WHAT THE TASK REQUIRES
Could you transcribe each entry below exactly, minus the images?

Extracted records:

--------

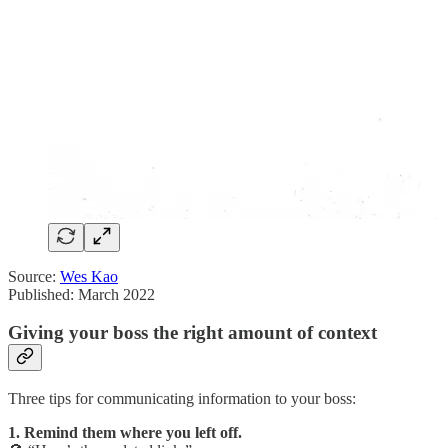
Source:
Wes Kao
Published: March 2022
Giving your boss the right amount of context
Three tips for communicating information to your boss:
1. Remind them where you left off.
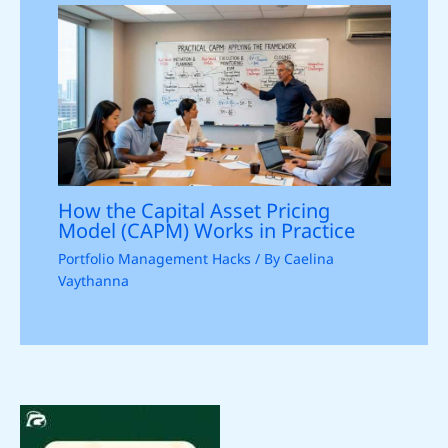
How the Capital Asset Pricing
Model (CAPM) Works in Practice
Portfolio Management Hacks
/ By
Caelina
Vaythanna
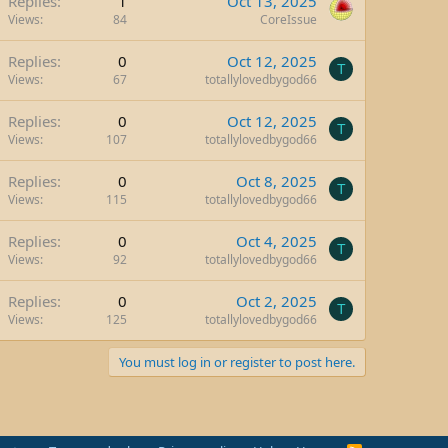
Replies
1
Oct 13, 2025
Views
84
CoreIssue
Replies
0
Oct 12, 2025
T
Views
67
totallylovedbygod66
Replies
0
Oct 12, 2025
T
Views
107
totallylovedbygod66
Replies
0
Oct 8, 2025
T
Views
115
totallylovedbygod66
Replies
0
Oct 4, 2025
T
Views
92
totallylovedbygod66
Replies
0
Oct 2, 2025
T
Views
125
totallylovedbygod66
You must log in or register to post here.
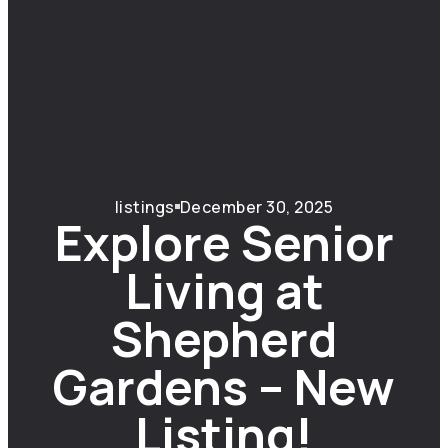
listings
December 30, 2025
Explore Senior
Living at
Shepherd
Gardens – New
Listing!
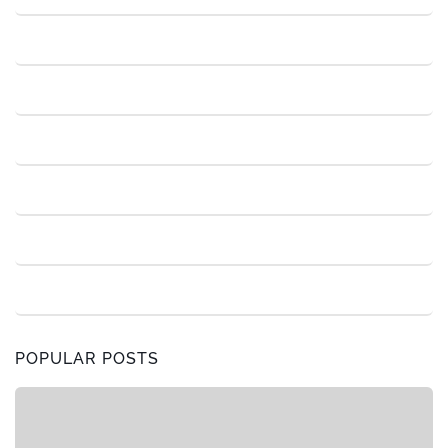
POPULAR POSTS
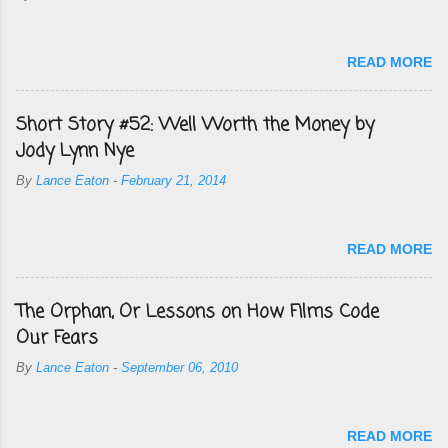
READ MORE
Short Story #52: Well Worth the Money by
Jody Lynn Nye
By
Lance Eaton
-
February 21, 2014
READ MORE
The Orphan, Or Lessons on How Films Code
Our Fears
By
Lance Eaton
-
September 06, 2010
READ MORE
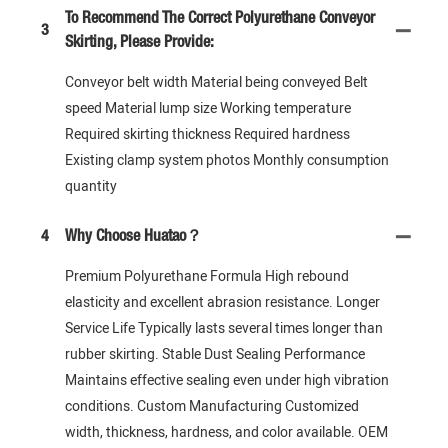
To Recommend The Correct Polyurethane Conveyor
3
Skirting, Please Provide:
Conveyor belt width Material being conveyed Belt
speed Material lump size Working temperature
Required skirting thickness Required hardness
Existing clamp system photos Monthly consumption
quantity
4
Why Choose Huatao？
Premium Polyurethane Formula High rebound
elasticity and excellent abrasion resistance. Longer
Service Life Typically lasts several times longer than
rubber skirting. Stable Dust Sealing Performance
Maintains effective sealing even under high vibration
conditions. Custom Manufacturing Customized
width, thickness, hardness, and color available. OEM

--------

ANSWER BOX
Source:
Wes Kao
Published: March 2022
Giving your boss the right amount of context
Three tips for communicating information to your boss:
1. Remind them where you left off.
How the Capital Asset Pricing
Model (CAPM) Works in Practice
Portfolio Management Hacks
/ By
Caelina
Vaythanna
Replies
1
Oct 13, 2025
Views
84
CoreIssue
Replies
0
Oct 12, 2025
T
Views
67
totallylovedbygod66
Replies
0
Oct 12, 2025
T
Views
107
totallylovedbygod66
Replies
0
Oct 8, 2025
T
Views
115
totallylovedbygod66
Replies
0
Oct 4, 2025
T
Views
92
totallylovedbygod66
Replies
0
Oct 2, 2025
T
Views
125
totallylovedbygod66
You must log in or register to post here.
listings
December 30, 2025
Explore Senior
Living at
Shepherd
Gardens – New
Listing!
POPULAR POSTS
READ MORE
Short Story #52: Well Worth the Money by
Jody Lynn Nye
By
Lance Eaton
-
February 21, 2014
READ MORE
The Orphan, Or Lessons on How Films Code
Our Fears
By
Lance Eaton
-
September 06, 2010
READ MORE
To Recommend The Correct Polyurethane Conveyor
3
Skirting, Please Provide:
Conveyor belt width Material being conveyed Belt
speed Material lump size Working temperature
Required skirting thickness Required hardness
Existing clamp system photos Monthly consumption
quantity
4
Why Choose Huatao？
Premium Polyurethane Formula High rebound
elasticity and excellent abrasion resistance. Longer
Service Life Typically lasts several times longer than
rubber skirting. Stable Dust Sealing Performance
Maintains effective sealing even under high vibration
conditions. Custom Manufacturing Customized
width, thickness, hardness, and color available. OEM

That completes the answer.